We got a late start on the garden this year, having done renovations to our small house in March and moved in April. In Kentucky, that’s the time you should be starting seeds and prepping garden beds, not painting walls and installing flooring.
By the time we were settled enough to start seeds and make garden-plot plans, it was mid-April.
When my farming partner decided he was seeding onions, I thought there was no way we’d have a decent crop. We should have been transplanting onion sets in March, not seeding them into trays in April. But these were bunching onions, not bulb onions.
While I was skeptical about this bunching onions business, I have to say I’ve come around to their convenience for as-needed harvesting and seemingly maintenance-free growth.
You can use a yard cart to dry onions before storing them!
What Are Bunching Onions?
Bunching onions (Allium fistulosum) are stouter than chives and even than your typical scallions, though they’re nowhere near as bulb-y as a bulb onion.
With their long, crisp green tops and their substantial white (or red) onion parts, these are meant to be sold in bunches—which is my guess as to where the name came from.
Bunching onions are not storage onions.
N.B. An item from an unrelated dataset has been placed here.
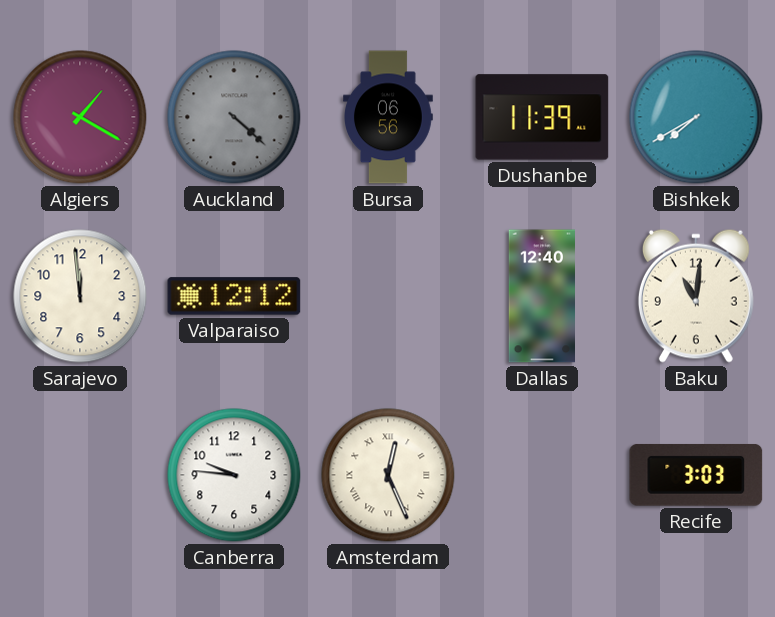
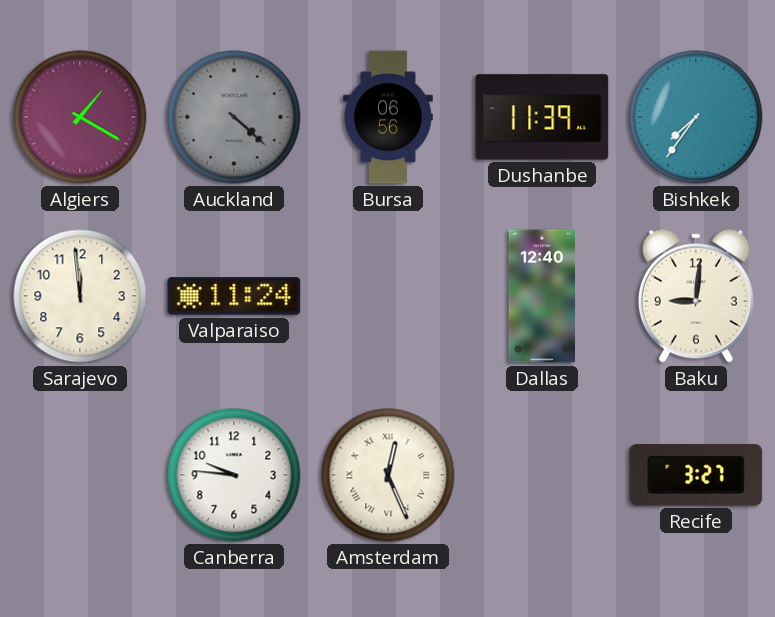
Bishkek: 7:40 -> 7:36
Valparaiso: 12:12 -> 11:24
Baku: 11:01 -> 9:01
Recife: 3:03 -> 3:27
That is, they’re not to be harvested, cured and stored for later use. They will keep in the garden for a long time, however, overwintering in mild climates and holding throughout the growing season.
How to Grow
We started ours indoors, about four weeks before we transplanted them into the garden. You can also direct seed after chance of freezing has passed.
Transplant them deep enough so just the top inch is sticking out of the soil for serious white-onion blanching action.
Here’s where I’m going against what the seed packet might tell you: We seeded these bunching onions directly into bunches—eight-ish seeds per cell. They appear to love the company.
You may choose to follow seed-packet instructions, which typically call for one onion per cell.
My thinking is, if you can plant and harvest as a bunch, and there doesn’t appear to be any issue with growth, I’ll take this less-work route. (Johnny’s Seeds explains 1-inch spacing encourages larger-diameter growth, and I plan to check this tactic in future seedings.)
With two people gardening in a space the size of what each of us used to grow individually, we’re a bit short on space. Onions are a great companion for tomatoes, and the bunching onions are thriving on the edges of the tomato beds. They’d do fine in their own bed, too.
Succession plant to have fresh bunching onions all year. Start them as late as August or September for overwintering. Plan to cover these if you experience regular freezing temperatures. You can also plant them in a pot and bring them indoors to harvest all winter.
Onions are surprisingly heavy feeders, so be sure to have properly amended soil to start out.
Rotate your alliums each year, as onion maggots are no joke.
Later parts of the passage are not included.